El despliegue del proyecto se ha acompañado de acciones de sensibilización orientadas a destacar la importancia de la continuidad terapéutica y del papel activo del paciente en su proceso de recuperación.
En primer lugar, se ha observado una mejora en la adherencia a los programas de ejercicio terapéutico, al facilitar que los pacientes comprendan mejor las pautas indicadas y puedan integrarlas en su vida diaria.
Asimismo, el proyecto ha contribuido a reforzar la autonomía y la confianza de los pacientes, al proporcionar una herramienta clara y accesible para continuar el tratamiento en el domicilio.
Los cuidadores también han encontrado en IRMA un recurso útil para acompañar y apoyar a las personas durante el proceso de rehabilitación.
Desde la perspectiva profesional, la iniciativa aporta un valor añadido al permitir orientar las recomendaciones terapéuticas hacia situaciones concretas del entorno doméstico, favoreciendo intervenciones más funcionales y adaptadas.
En conjunto, el proyecto ha demostrado que la innovación tecnológica puede convertirse en una herramienta eficaz para mejorar la calidad de la atención y promover procesos asistenciales más humanizados.
La revisión del proyecto se ha basado en la recogida de experiencias de pacientes, cuidadores y profesionales, así como en la observación de su utilización en el entorno domiciliario.
Esta evaluación ha permitido ajustar los contenidos, mejorar la claridad de los ejercicios y reforzar la accesibilidad de la herramienta.
El enfoque de mejora continua constituye uno de los pilares del proyecto, asegurando su evolución y adaptación a las necesidades cambiantes del entorno sociosanitario.
A diferencia de otros recursos centrados únicamente en la prescripción de ejercicios, IRMA transforma el hogar en un espacio terapéutico estructurado, facilitando la integración del tratamiento en la vida cotidiana.
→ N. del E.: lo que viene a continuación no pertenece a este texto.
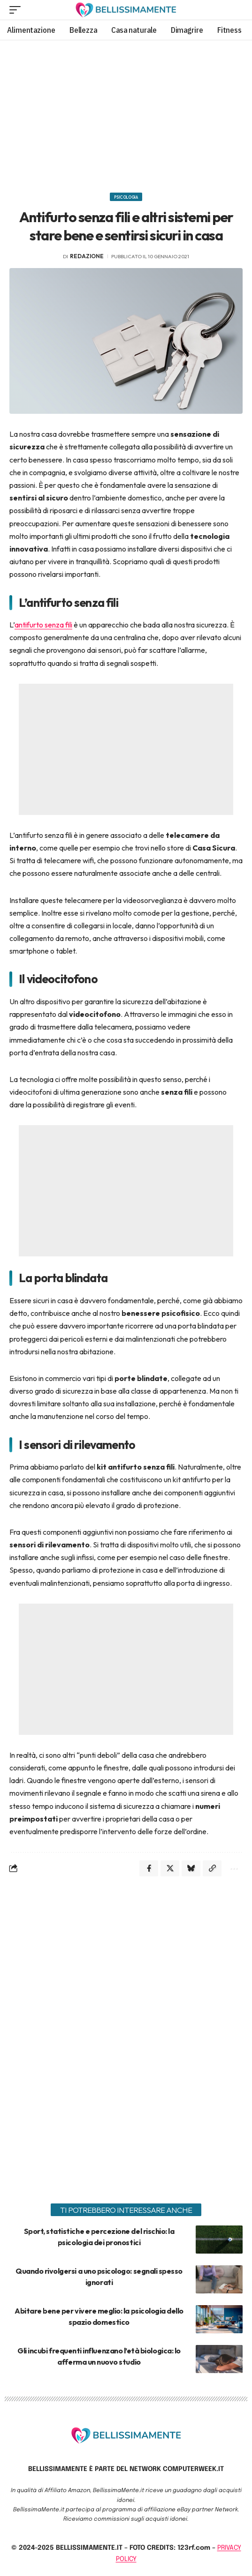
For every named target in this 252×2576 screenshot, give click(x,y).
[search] (236, 10)
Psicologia (126, 197)
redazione (87, 256)
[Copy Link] (212, 1868)
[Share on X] (169, 1868)
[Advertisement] (126, 113)
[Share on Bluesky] (191, 1868)
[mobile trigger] (17, 10)
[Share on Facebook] (148, 1868)
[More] (233, 1868)
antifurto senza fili (43, 624)
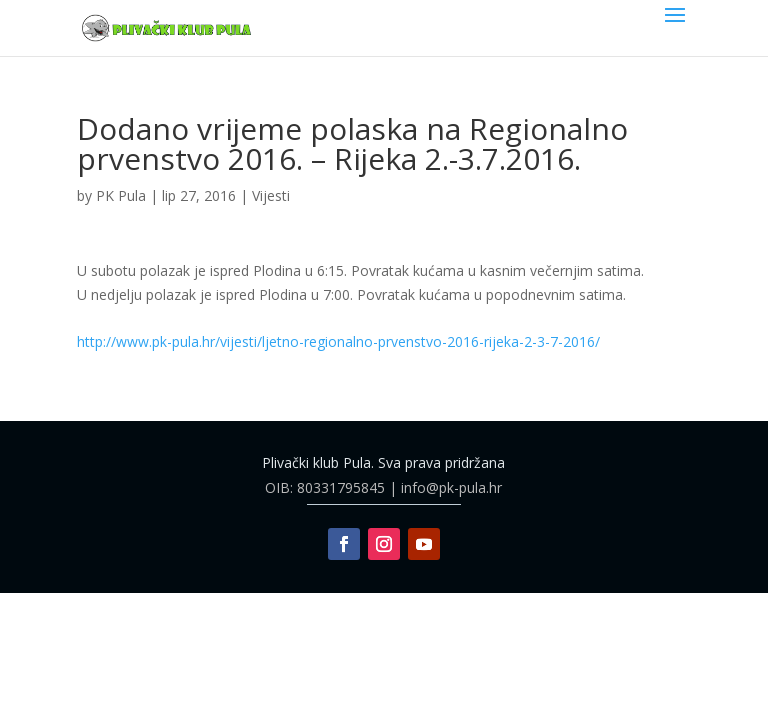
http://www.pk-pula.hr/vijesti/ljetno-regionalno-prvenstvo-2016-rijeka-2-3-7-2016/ (338, 341)
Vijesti (271, 195)
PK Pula (121, 195)
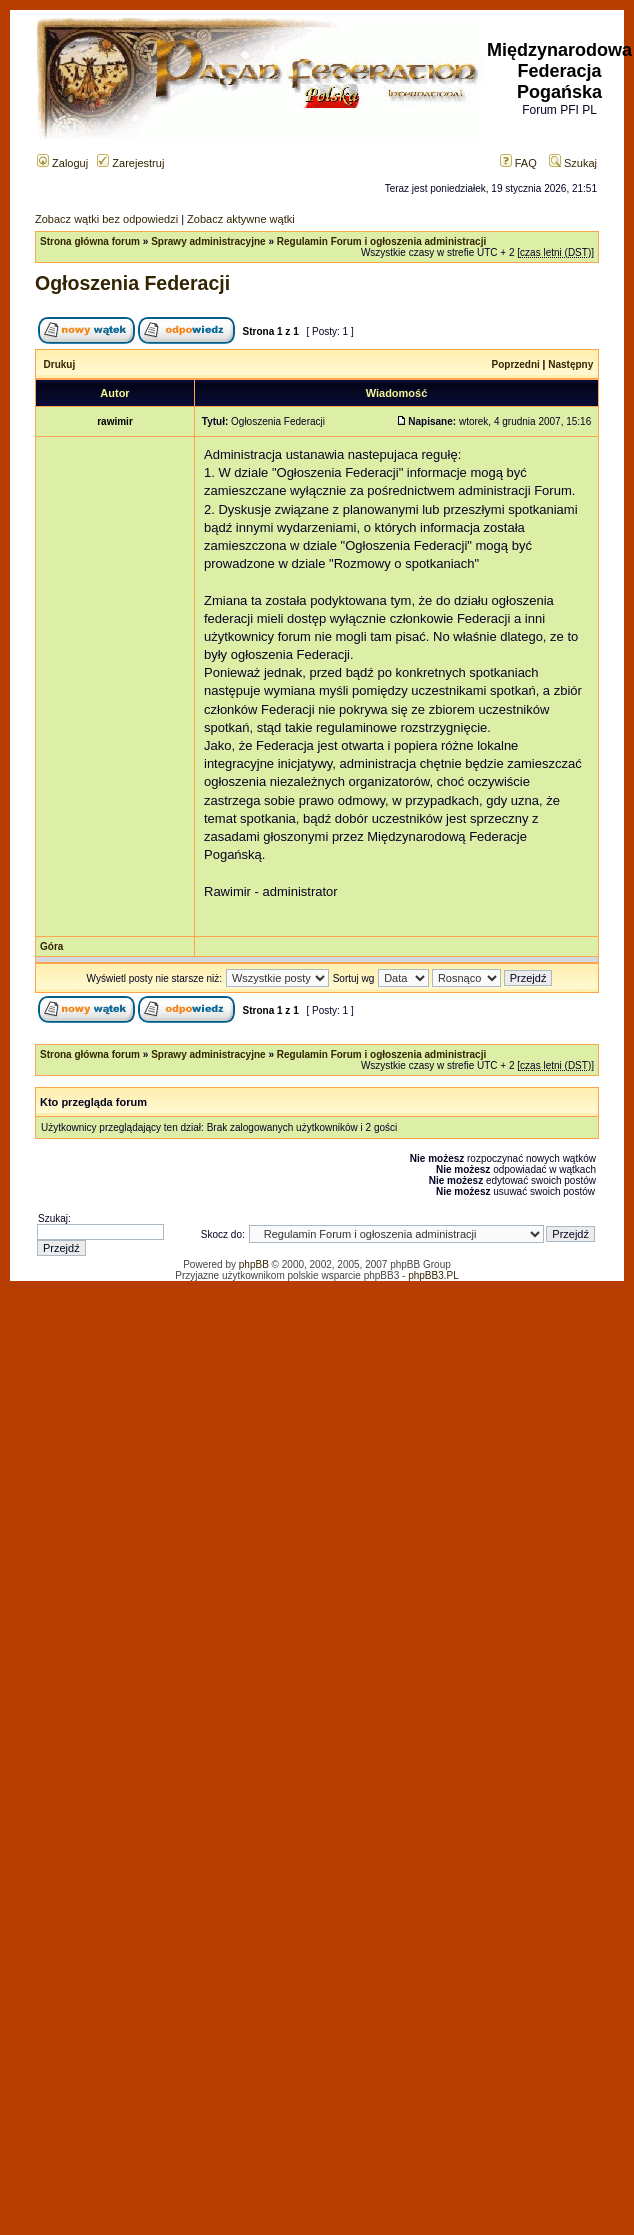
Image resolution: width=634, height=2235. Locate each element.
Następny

La organización de los ejercicios por estancias del hogar constituye un enfoque novedoso que facilita la comprensión y aplicación práctica de las pautas terapéuticas.
Asimismo, el proyecto apuesta por una innovación accesible y centrada en las personas, donde la tecnología actúa como un medio para mejorar el cuidado y no como un elemento que genere barreras.
Esta combinación de simplicidad, utilidad práctica y enfoque humano constituye uno de los principales valores diferenciales de la iniciativa.
La difusión del proyecto ha permitido dar visibilidad a una forma innovadora de integrar la rehabilitación en el entorno doméstico y de reforzar el papel activo de pacientes y cuidadores.
Asimismo, se han desarrollado materiales divulgativos orientados a facilitar la comprensión del proyecto y promover su conocimiento entre profesionales del ámbito sociosanitario.
La divulgación constituye una herramienta clave para favorecer la transferencia del proyecto y estimular nuevas iniciativas orientadas a humanizar la atención sanitaria.
Su diseño sencillo y adaptable permite su utilización en programas de rehabilitación domiciliaria, atención a personas mayores, procesos de recuperación tras hospitalización o intervenciones de promoción de la autonomía personal.
La estructura del proyecto facilita su implementación en distintos entornos asistenciales sin necesidad de recursos tecnológicos complejos.
Además, su enfoque centrado en la vida cotidiana permite que los ejercicios puedan adaptarse a diferentes perfiles de pacientes, niveles de capacidad funcional y contextos de cuidado.
Esta capacidad de adaptación convierte a IRMA en una iniciativa con potencial de transferencia y escalabilidad, capaz de contribuir a la humanización de la atención en diversos ámbitos del sistema sociosanitario.